» Extracted records
□ □ □ □ □ □ □
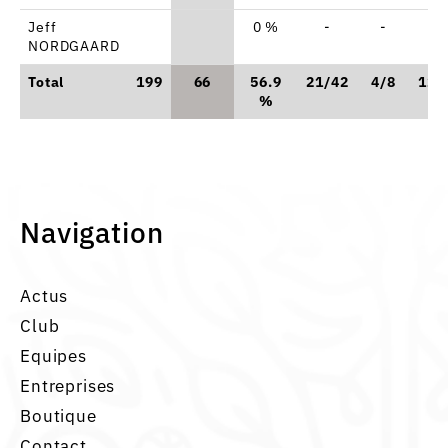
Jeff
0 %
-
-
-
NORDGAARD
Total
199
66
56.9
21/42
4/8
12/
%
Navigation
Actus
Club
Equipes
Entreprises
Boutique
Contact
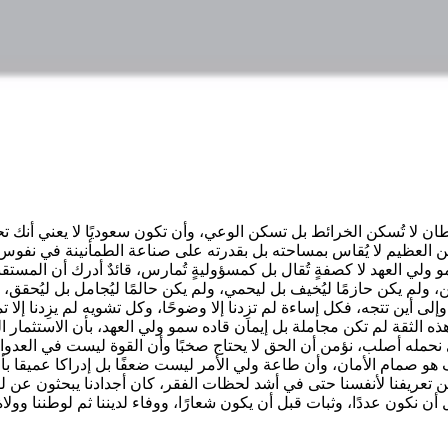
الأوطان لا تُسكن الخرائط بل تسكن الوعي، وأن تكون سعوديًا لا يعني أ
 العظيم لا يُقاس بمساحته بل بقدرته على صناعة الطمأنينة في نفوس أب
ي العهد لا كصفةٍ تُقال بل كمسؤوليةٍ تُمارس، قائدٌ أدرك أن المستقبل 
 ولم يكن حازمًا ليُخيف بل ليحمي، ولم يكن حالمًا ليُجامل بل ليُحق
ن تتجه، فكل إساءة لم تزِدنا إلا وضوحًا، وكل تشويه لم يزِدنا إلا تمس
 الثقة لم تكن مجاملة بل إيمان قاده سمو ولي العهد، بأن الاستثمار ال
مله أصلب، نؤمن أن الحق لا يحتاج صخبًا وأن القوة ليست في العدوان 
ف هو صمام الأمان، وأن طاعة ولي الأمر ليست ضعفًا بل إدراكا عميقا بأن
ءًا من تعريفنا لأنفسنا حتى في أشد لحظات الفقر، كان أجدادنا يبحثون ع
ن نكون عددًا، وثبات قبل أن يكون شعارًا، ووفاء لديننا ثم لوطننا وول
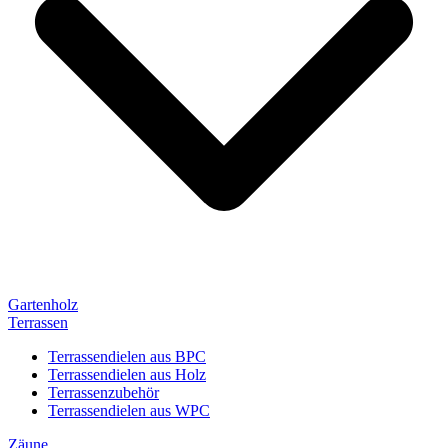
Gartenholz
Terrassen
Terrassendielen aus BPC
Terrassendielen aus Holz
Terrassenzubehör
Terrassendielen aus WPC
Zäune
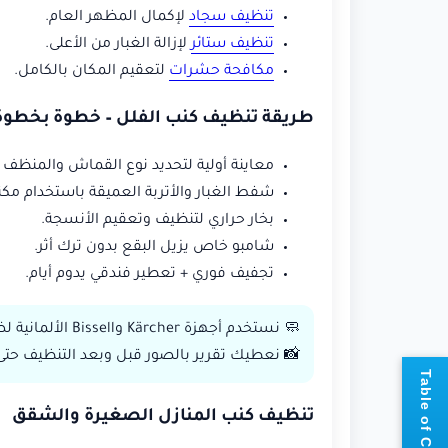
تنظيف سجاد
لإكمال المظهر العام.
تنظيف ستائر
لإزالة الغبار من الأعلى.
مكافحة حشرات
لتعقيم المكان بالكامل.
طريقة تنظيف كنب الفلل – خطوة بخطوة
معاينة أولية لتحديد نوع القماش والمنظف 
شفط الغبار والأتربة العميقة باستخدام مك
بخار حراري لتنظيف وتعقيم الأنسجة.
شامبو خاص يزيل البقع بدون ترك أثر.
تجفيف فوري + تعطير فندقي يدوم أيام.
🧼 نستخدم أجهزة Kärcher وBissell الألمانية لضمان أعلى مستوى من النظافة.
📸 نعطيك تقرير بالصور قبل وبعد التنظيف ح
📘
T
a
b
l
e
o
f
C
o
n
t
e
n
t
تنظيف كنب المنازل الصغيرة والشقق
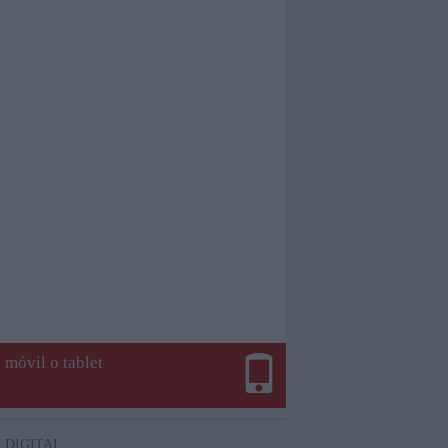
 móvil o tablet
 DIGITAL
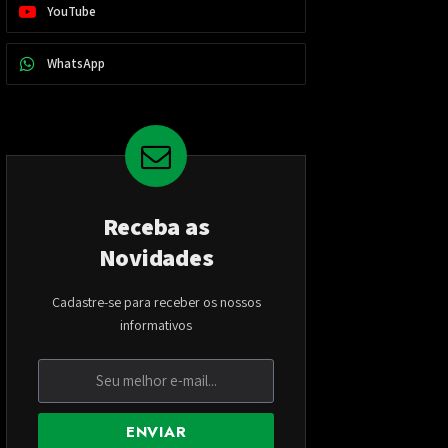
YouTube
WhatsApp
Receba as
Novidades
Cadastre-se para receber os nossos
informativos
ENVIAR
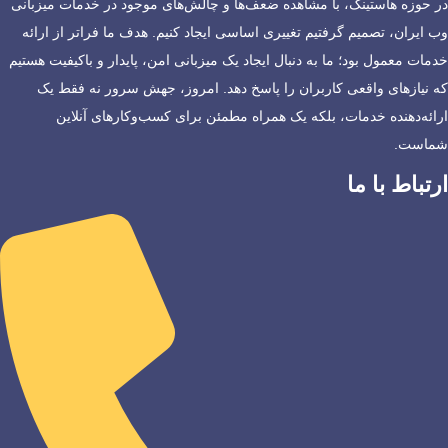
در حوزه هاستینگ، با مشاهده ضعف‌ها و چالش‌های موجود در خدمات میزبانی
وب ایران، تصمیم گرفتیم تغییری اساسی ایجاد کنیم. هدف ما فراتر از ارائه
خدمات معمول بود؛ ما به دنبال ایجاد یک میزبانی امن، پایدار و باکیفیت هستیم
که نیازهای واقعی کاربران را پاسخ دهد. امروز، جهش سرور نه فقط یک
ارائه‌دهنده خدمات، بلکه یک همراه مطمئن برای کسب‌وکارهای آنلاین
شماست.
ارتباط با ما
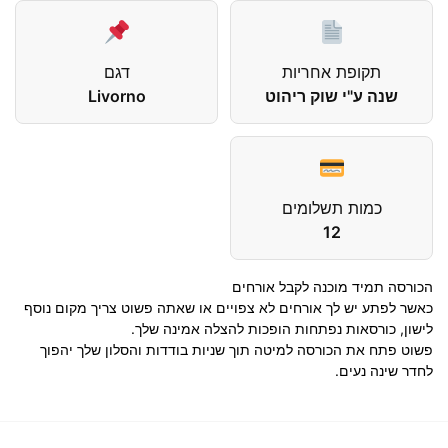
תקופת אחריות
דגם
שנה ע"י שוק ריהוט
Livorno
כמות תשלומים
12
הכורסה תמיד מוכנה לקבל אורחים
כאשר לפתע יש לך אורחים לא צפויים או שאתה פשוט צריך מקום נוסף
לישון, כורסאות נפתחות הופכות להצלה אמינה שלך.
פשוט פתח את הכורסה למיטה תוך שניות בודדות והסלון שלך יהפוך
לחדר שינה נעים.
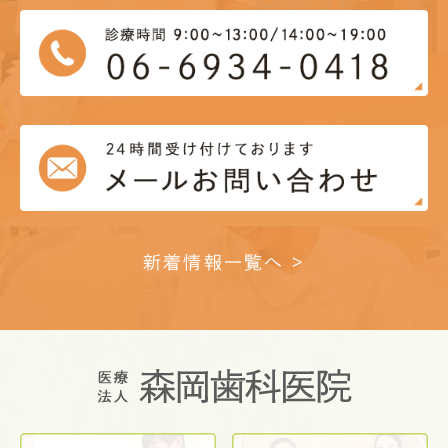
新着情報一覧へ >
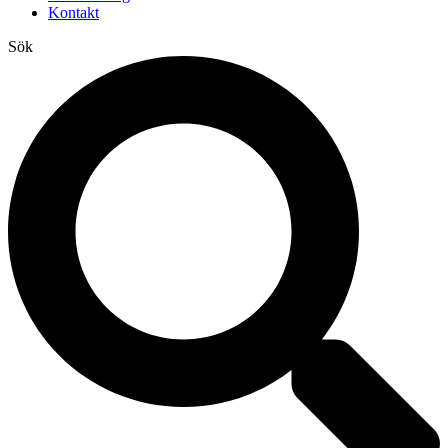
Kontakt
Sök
□ □ □ □ □ □ □
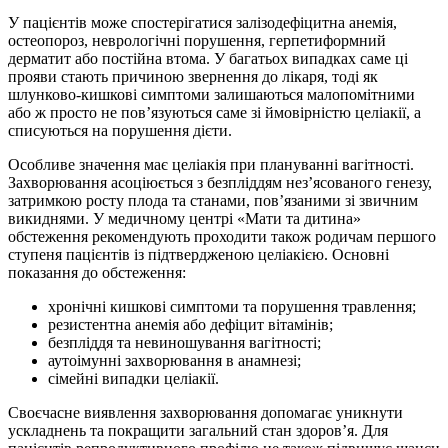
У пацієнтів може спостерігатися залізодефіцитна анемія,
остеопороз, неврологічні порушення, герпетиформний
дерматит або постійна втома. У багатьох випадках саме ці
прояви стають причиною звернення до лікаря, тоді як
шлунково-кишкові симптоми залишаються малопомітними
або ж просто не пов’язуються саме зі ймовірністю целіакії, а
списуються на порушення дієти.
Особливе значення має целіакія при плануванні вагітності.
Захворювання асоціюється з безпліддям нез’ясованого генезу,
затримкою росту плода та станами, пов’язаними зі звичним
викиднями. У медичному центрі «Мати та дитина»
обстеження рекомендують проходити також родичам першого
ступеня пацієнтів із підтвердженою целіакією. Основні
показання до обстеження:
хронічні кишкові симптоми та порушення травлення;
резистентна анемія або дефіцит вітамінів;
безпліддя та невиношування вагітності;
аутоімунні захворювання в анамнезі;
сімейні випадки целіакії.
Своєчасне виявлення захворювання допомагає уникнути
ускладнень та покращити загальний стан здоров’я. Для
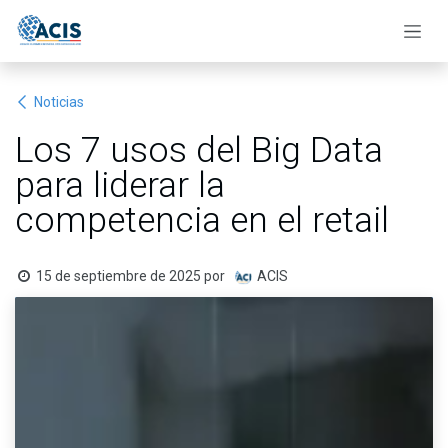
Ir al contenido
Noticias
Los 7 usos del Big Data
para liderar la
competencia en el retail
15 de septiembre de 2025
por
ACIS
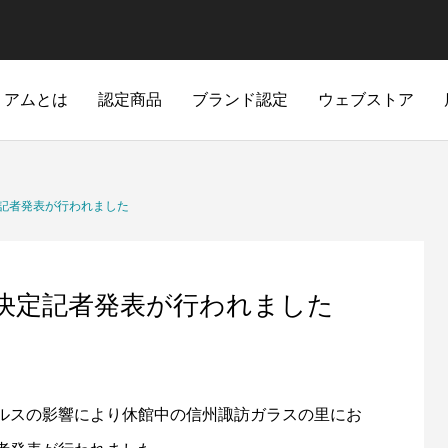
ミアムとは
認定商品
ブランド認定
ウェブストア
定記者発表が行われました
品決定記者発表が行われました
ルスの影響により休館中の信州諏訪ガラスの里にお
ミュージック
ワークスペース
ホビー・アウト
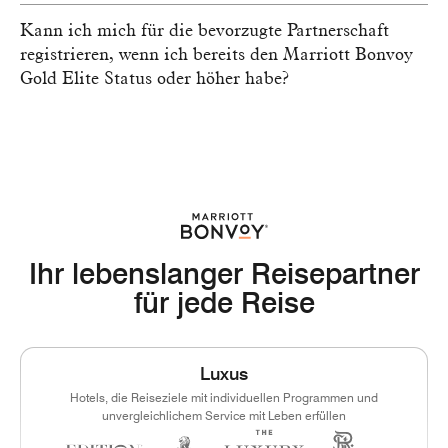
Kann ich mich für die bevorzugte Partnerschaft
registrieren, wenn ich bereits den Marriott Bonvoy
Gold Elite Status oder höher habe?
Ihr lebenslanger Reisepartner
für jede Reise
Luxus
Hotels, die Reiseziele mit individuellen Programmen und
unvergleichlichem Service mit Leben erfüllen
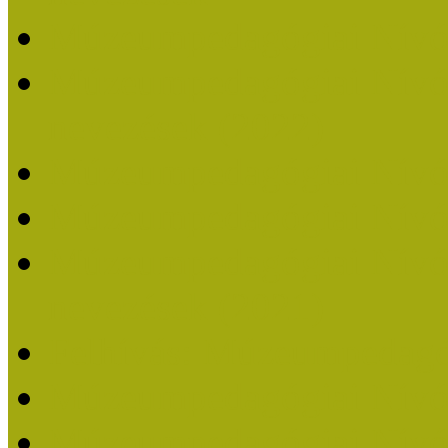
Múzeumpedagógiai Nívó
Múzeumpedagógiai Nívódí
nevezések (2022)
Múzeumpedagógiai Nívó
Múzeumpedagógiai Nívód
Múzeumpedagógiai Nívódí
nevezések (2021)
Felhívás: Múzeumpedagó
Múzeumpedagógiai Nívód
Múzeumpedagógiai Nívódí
□ □ □ □ □ □ □
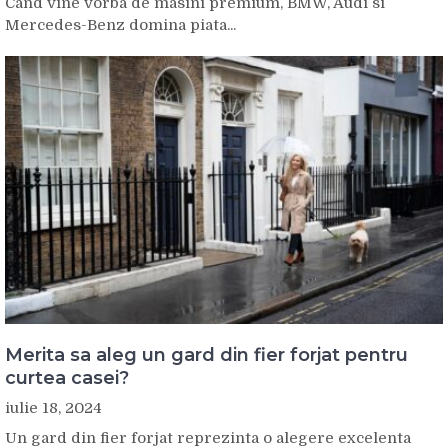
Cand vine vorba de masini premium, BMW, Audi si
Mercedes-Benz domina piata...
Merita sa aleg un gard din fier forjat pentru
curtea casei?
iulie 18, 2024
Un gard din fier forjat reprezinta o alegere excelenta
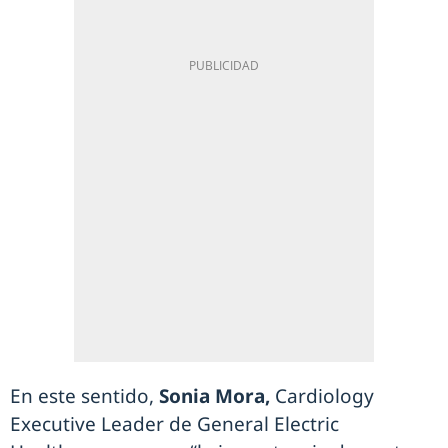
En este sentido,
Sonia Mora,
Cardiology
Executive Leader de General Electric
□ □ □ □ □ □ □
» Your task
Starting at the line that contains "або ж просто" and stopping after the line that contains "обстеження рекомендують проходити", write out every line exactly as it appears above, and no other line.

» Solution to this exercise
або ж просто не пов’язуються саме зі ймовірністю целіакії, а
списуються на порушення дієти.
Особливе значення має целіакія при плануванні вагітності.
Захворювання асоціюється з безпліддям нез’ясованого генезу,
затримкою росту плода та станами, пов’язаними зі звичним
викиднями. У медичному центрі «Мати та дитина»
обстеження рекомендують проходити також родичам першого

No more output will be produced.